M/S Express Gebneral Insurance Brokers v Telkom Kenya Limited & another [2022] KEELC 14498 (KLR)
Full Case Text
M/S Express Gebneral Insurance Brokers v Telkom Kenya Limited & another (Environment & Land Case E004 of 2021) [2022] KEELC 14498 (KLR) (3 November 2022) (Ruling)
Neutral citation: [2022] KEELC 14498 (KLR)
Republic of Kenya
In the Environment and Land Court at Kericho
Environment & Land Case E004 of 2021
MC Oundo, J
November 3, 2022
Between
M/S Express Gebneral Insurance Brokers
Appellant
and
Telkom Kenya Limited
1st Respondent
Paul Waithaka t/a Arvin Park Auctioneers
2nd Respondent
Ruling
1. Before me for determination is an application dated the February 17, 2022filed pursuant to the provisions of Order 42 Rule 6, Order 43 of the Civil Procedure Rulesand section 3A of the Civil Procedure Act where the applicant seeks for orders of stay of execution of the orders given by the honorable Business Rent Tribunal on the October 12, 2021, pending the hearing and determination of their preferred Appeal. The applicant further seeks that the respondents be compelled to account on how they had arrived at the sum they were levying distress for.
2. The said application is supported by both the grounds thereto and a supportingaffidavit sworn on February 17, 2022by Martin Maurice Odhiambo, as theapplicant herein.
3. In opposition to the said application was the 1st respondent’s replying affidavit sworn on March 17, 2022 wherein he has sought that the application be struck out in limine for lacking merit, being frivolous and an abuse of the court process. That the same was a ploy by the applicant to defeat and/or delay justice as it did not meet the threshold for grant of stay of execution.
4. The Applicant filed a further affidavit dated May 14, 2022 in response to the 1st respondent’s Replying Affidavit, which I have also considered.
5. Via the directions issued by the court on 4 May 2022, the application was disposed of by way of written submissions to which I shall herein under summarize;
The Applicant’s submissions 6. The applicant’s submission was to the effect that being dissatisfied with the decision of the vice chairman of the Business Premises Rent Tribunal delivered on October 12, 2021and issued on October 25, 2021 in Nakuru BPRT case No.25 of 2021, he has filed an Appeal to this court for reasons that the Tribunal had failed to address itself on the relevant law based on the evidence placed before it.

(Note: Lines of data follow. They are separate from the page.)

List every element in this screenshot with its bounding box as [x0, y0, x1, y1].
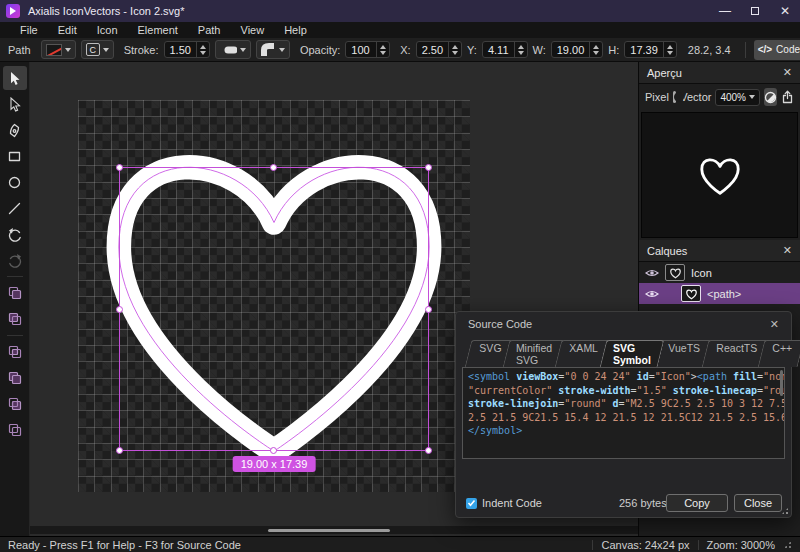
undo-icon	[7, 227, 23, 242]
no-fill-swatch-icon	[46, 44, 62, 56]
indent-code-checkbox[interactable]	[466, 498, 477, 509]
boolean-intersect-button[interactable]	[3, 340, 27, 364]
h-stepper[interactable]: 17.39	[624, 41, 677, 58]
titlebar: Axialis IconVectors - Icon 2.svg* — ✕	[0, 0, 800, 22]
canvas-board[interactable]: 19.00 x 17.39	[78, 100, 470, 492]
close-button[interactable]: ✕	[770, 0, 800, 22]
boolean-exclude-button[interactable]	[3, 366, 27, 390]
close-dialog-button[interactable]: Close	[734, 494, 782, 512]
y-value: 4.11	[483, 44, 514, 56]
handle-top-left[interactable]	[116, 164, 123, 171]
layer-thumbnail	[665, 264, 685, 281]
divider	[745, 42, 746, 58]
stepper-arrows-icon[interactable]	[514, 42, 527, 57]
undo-button[interactable]	[3, 222, 27, 246]
boolean-union-button[interactable]	[3, 281, 27, 305]
layer-row-path[interactable]: <path>	[639, 283, 800, 304]
preview-zoom-select[interactable]: 400%	[715, 89, 760, 106]
source-code-button[interactable]: </>Code	[754, 40, 800, 60]
menu-view[interactable]: View	[231, 24, 275, 36]
pixel-vector-toggle[interactable]	[673, 91, 676, 103]
y-label: Y:	[467, 44, 477, 56]
window-resize-grip[interactable]	[783, 540, 792, 549]
boolean-divide-button[interactable]	[3, 392, 27, 416]
app-logo-icon	[6, 4, 20, 18]
toggle-knob	[674, 92, 684, 102]
line-join-button[interactable]	[256, 40, 290, 59]
y-stepper[interactable]: 4.11	[482, 41, 528, 58]
pen-tool-button[interactable]	[3, 118, 27, 142]
vector-label: Vector	[680, 91, 711, 103]
h-value: 17.39	[625, 44, 663, 56]
code-scrollbar-thumb[interactable]	[780, 370, 783, 396]
visibility-eye-icon[interactable]	[645, 289, 659, 299]
layer-label: Icon	[691, 267, 712, 279]
horizontal-scrollbar-thumb[interactable]	[268, 529, 390, 532]
share-export-icon	[781, 90, 794, 104]
code-editor[interactable]: <symbol viewBox="0 0 24 24" id="Icon"><p…	[462, 367, 785, 459]
stroke-width-stepper[interactable]: 1.50	[164, 41, 210, 58]
line-cap-button[interactable]	[215, 40, 251, 59]
close-icon[interactable]: ✕	[770, 318, 779, 331]
layer-row-icon[interactable]: Icon	[639, 262, 800, 283]
tab-cpp[interactable]: C++	[758, 340, 800, 367]
stepper-arrows-icon[interactable]	[663, 42, 676, 57]
menu-element[interactable]: Element	[128, 24, 188, 36]
stroke-width-value: 1.50	[165, 44, 196, 56]
menu-icon[interactable]: Icon	[87, 24, 128, 36]
stepper-arrows-icon[interactable]	[589, 42, 602, 57]
menu-edit[interactable]: Edit	[48, 24, 87, 36]
preview-export-button[interactable]	[781, 88, 794, 106]
w-stepper[interactable]: 19.00	[551, 41, 604, 58]
handle-bottom-left[interactable]	[116, 447, 123, 454]
boolean-subtract-button[interactable]	[3, 307, 27, 331]
direct-select-tool-button[interactable]	[3, 92, 27, 116]
current-color-icon: C	[86, 43, 100, 56]
x-stepper[interactable]: 2.50	[416, 41, 462, 58]
opacity-value: 100	[346, 44, 376, 56]
handle-top-center[interactable]	[270, 164, 277, 171]
stepper-arrows-icon[interactable]	[448, 42, 461, 57]
menu-path[interactable]: Path	[188, 24, 231, 36]
menu-help[interactable]: Help	[274, 24, 317, 36]
handle-middle-left[interactable]	[116, 306, 123, 313]
selection-rectangle[interactable]	[119, 167, 429, 451]
select-tool-button[interactable]	[3, 66, 27, 90]
check-icon	[467, 499, 476, 507]
menu-file[interactable]: File	[10, 24, 48, 36]
divider	[592, 540, 593, 550]
stepper-arrows-icon[interactable]	[196, 42, 209, 57]
boolean-outline-button[interactable]	[3, 418, 27, 442]
visibility-eye-icon[interactable]	[645, 268, 659, 278]
preview-background-button[interactable]	[764, 88, 777, 106]
h-label: H:	[608, 44, 619, 56]
chevron-down-icon	[749, 95, 755, 99]
source-code-dialog: Source Code ✕ SVG Minified SVG XAML SVG …	[455, 311, 792, 518]
redo-button[interactable]	[3, 248, 27, 272]
close-icon[interactable]: ✕	[783, 244, 792, 257]
dialog-titlebar[interactable]: Source Code ✕	[456, 312, 791, 336]
handle-middle-right[interactable]	[425, 306, 432, 313]
close-icon[interactable]: ✕	[783, 66, 792, 79]
fill-color-button[interactable]	[41, 40, 76, 59]
code-icon: </>	[758, 44, 772, 55]
copy-button[interactable]: Copy	[666, 494, 728, 512]
opacity-stepper[interactable]: 100	[345, 41, 390, 58]
exclude-icon	[7, 370, 23, 386]
maximize-button[interactable]	[740, 0, 770, 22]
horizontal-scrollbar[interactable]	[30, 526, 638, 534]
line-tool-button[interactable]	[3, 196, 27, 220]
x-label: X:	[400, 44, 410, 56]
chevron-down-icon	[103, 48, 109, 52]
pen-icon	[7, 123, 22, 138]
divider	[7, 276, 23, 277]
contrast-icon	[764, 91, 777, 104]
stepper-arrows-icon[interactable]	[376, 42, 389, 57]
minimize-button[interactable]: —	[710, 0, 740, 22]
tab-svg-symbol[interactable]: SVG Symbol	[600, 340, 665, 367]
stroke-color-button[interactable]: C	[81, 40, 114, 59]
ellipse-icon	[7, 175, 22, 190]
chevron-down-icon	[65, 48, 71, 52]
ellipse-tool-button[interactable]	[3, 170, 27, 194]
rectangle-tool-button[interactable]	[3, 144, 27, 168]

7. That the 1st and 2nd respondents had closed down his business premises on the January 27, 2021 without following the laid down procedures. That the applicant was a controlled tenant and there had been no lease agreement or any binding contract signed between the parties.
8. That the decision of the ruling by the Tribunal in his application dated the February 24, 2021stating that there was no evidence and that the initial closure of the suit premises was neither executed by the landlord or its agent was erroneous, as there had been no investigations carried out, which was contrary to the pleadings and affidavit filed by him. That the said closure was illegal as he was a protected tenant.
9. That his application was not frivolous and a ploy to defeat justice. That indeed the 1st and 2nd defendants had admitted in their pleadings to having illegally closed business premises on January 27, 2021. That in the absence of a legal document defining the rights of the applicant and respondent herein, there was therefore no basis for the drastic measures such as distress for rent until such a time that the judicial process could intervene to determine the rights of the parties herein. Reference was made to a decided Civil Suit No 649 of 2005, (sic) Professor Washington Jalango Okumu v Boffar Limited.
10. That the construction of the two floors was not complete because the 1st respondent had not availed to the applicant the approved building plan. That the applicant did not accept the letter of offer dated 10th January 2015 because the commencement date had been back dated to January 2014 which was prior to the completion of the construction of the two storied building and the availability of the approval building plans.
11. That parties had agreed that the rent be deducted from the cost of the construction before the applicant could start paying rent which had to be after the completion of the construction and the signing of an acceptance lease agreement. That this had not been done to date. That since the amount of the rent had not been agreed upon by the parties, the applicant could not be coerced to pay the same by the 1st respondent. That the Vice Chairman of the Tribunal relied on the letter of offer to dismiss his claim despite there having been sufficient evidence to the contrary, annexed to the applicant’s pleadings.
12. That the letter of offer dated December 20, 2015, which was not accepted by the applicant contravened the provisions of section 3 of the Law of Contract in that it had not been witnessed and therefore the same was void ab-initio.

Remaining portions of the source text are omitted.